In der Tat sind für die auf Hebräisch geschriebene Gegenwartsliteratur mindestens drei Namen zu nennen. Neben Yehoshua (oft auch Jehoschua geschrieben) sind das der 2018 verstorbene Amos Oz und David Grossman, Jahrgang 1954. Alle drei wurden mehrfach als Nobelpreiskandidaten gehandelt, alle drei eint der Einsatz für den Frieden im Nahen Osten. Sie haben sich in diesem Sinne auch gelegentlich für Appelle zusammengetan.
Yehoshuas Werke erschienen in 30 Sprachen
Abraham B. Yehoshua wurde am 9. Dezember 1936 in Jerusalem geboren. Als er 1963 nach dem Studium in Israel nach Frankreich zog, wo er an der Sorbonne lehrte, hatte er bereits seinen ersten Erzählungsband veröffentlicht. Bis Anfang dieses Jahrtausends unterrichtete Yehoshua in Haifa wie an britischen und US-amerikanischen Universitäten Literaturwissenschaft und Hebräische Literatur. Seine Stücke, Erzählungen, Essays und 14 Romane wurden in 30 Sprachen übersetzt. In der DDR erschienen in den 80er-Jahren Erzählungen unter dem Titel „Angesichts der Wälder“ und der Roman „Der Liebhaber“ im Verlag Volk und Welt.
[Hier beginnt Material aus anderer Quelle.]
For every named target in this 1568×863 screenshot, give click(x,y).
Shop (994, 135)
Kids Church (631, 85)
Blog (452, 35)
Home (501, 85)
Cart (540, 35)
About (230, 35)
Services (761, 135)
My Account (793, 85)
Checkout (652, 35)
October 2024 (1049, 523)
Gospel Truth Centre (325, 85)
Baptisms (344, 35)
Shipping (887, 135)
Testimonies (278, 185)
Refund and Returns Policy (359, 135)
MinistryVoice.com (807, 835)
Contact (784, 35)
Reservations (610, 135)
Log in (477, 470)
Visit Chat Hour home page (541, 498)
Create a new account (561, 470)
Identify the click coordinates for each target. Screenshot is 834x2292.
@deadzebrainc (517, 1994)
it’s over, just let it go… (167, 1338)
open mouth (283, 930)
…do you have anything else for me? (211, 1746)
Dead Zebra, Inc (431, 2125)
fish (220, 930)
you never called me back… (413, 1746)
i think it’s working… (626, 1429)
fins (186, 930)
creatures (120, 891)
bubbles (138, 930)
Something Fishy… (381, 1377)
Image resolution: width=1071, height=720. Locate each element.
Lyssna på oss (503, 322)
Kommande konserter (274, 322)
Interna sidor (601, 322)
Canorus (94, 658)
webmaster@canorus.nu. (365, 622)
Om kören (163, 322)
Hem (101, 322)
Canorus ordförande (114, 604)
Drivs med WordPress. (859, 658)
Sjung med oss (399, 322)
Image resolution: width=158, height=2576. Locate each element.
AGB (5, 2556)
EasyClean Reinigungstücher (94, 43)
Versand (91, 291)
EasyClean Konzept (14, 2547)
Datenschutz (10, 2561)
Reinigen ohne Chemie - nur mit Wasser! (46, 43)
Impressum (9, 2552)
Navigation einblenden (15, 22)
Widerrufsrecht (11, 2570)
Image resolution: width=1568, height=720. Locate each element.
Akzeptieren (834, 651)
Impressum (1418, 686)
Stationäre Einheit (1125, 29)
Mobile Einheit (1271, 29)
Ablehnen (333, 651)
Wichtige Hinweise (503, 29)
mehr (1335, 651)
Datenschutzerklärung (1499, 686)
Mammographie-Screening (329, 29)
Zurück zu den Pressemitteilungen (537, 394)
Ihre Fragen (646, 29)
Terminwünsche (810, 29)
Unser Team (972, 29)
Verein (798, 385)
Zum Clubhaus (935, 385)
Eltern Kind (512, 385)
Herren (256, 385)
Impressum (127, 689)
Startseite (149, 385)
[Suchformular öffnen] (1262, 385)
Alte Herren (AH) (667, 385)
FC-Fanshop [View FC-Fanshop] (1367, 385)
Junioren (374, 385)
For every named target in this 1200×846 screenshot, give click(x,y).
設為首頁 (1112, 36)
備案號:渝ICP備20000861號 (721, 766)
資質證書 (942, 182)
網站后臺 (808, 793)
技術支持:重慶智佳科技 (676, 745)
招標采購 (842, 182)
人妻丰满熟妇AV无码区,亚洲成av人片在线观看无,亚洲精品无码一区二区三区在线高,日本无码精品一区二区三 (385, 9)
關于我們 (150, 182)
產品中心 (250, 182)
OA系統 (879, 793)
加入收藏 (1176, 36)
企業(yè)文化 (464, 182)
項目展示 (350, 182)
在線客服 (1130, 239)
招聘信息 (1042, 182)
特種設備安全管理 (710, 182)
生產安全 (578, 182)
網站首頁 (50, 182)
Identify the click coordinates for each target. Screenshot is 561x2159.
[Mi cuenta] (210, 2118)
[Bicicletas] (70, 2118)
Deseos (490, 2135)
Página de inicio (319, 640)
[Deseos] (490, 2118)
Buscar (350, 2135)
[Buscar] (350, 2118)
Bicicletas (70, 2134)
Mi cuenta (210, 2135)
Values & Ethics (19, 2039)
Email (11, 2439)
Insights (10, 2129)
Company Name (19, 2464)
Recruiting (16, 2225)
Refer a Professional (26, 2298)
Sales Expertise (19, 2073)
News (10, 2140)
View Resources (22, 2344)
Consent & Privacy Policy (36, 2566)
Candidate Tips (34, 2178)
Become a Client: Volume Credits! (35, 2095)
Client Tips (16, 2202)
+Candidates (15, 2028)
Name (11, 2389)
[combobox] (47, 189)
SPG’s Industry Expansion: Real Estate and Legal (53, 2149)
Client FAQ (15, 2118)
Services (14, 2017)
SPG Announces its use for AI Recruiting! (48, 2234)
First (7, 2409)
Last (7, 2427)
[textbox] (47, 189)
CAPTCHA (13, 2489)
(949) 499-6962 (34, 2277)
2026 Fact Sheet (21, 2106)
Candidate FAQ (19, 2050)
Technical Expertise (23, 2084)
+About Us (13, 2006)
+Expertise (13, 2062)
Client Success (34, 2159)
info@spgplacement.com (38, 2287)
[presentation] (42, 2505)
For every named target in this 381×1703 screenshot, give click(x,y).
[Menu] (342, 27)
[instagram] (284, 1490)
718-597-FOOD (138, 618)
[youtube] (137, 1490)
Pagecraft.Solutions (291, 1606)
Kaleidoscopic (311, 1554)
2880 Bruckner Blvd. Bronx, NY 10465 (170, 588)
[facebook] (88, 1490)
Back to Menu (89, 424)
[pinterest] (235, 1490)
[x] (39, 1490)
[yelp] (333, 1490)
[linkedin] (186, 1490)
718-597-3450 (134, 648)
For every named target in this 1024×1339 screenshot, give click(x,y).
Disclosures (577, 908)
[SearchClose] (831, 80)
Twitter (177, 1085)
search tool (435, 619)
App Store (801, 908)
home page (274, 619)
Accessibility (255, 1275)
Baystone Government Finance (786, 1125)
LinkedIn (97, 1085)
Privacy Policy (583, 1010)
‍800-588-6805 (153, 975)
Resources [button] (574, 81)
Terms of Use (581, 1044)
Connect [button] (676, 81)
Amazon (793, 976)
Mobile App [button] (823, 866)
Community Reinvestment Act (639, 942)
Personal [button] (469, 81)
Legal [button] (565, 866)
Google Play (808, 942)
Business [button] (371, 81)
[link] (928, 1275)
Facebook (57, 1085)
Zuletzt kam auf Deutsch der Roman „Der Tunnel“ heraus (Verlag Nagel & Kimche), in dem ein pensionierter Straßenbauingenieur langsam dement wird. Mit nachsichtigem Humor schildert Yehoshua die Aussetzer des Mannes, der dann auf einer Reise in die eigene Vergangenheit bei einer Begegnung mit einem palästinensischen Mädchen landet. Wie zum Beispiel auch in den Romanen „Freundesfeuer“ (2010) und „Die Passion des Personalbeauftragten“ (2006) kommt der Grundkonflikt des Staates Israel also auf Umwege in die Erzählung.
Tote beider Seiten, Soldaten wie Passanten, die durch Raketen sterben, gibt es in Yehoshuas Büchern. „Als Schriftsteller ist es meine ethische Pflicht, mit meiner Feder die schwarze Plastikhülle zu durchstoßen, das Herz dem Tod gegenüber zu öffnen, mit Liebe und Mitleid“, beschrieb er sein Anliegen.
Doch als er bei Deutschlandfunk Kultur zum „Tunnel“ interviewt wurde, äußerte er sich resigniert in Bezug auf sein Lebensthema. Eine Zweistaatenlösung sei unmöglich geworden, sagte er im November 2019. Abraham B. Yehoshua machte die europäischen Staaten und die USA mit verantwortlich, weil sie sich „nicht vehement gegen diese Siedlungspolitik Israels ausgesprochen haben“.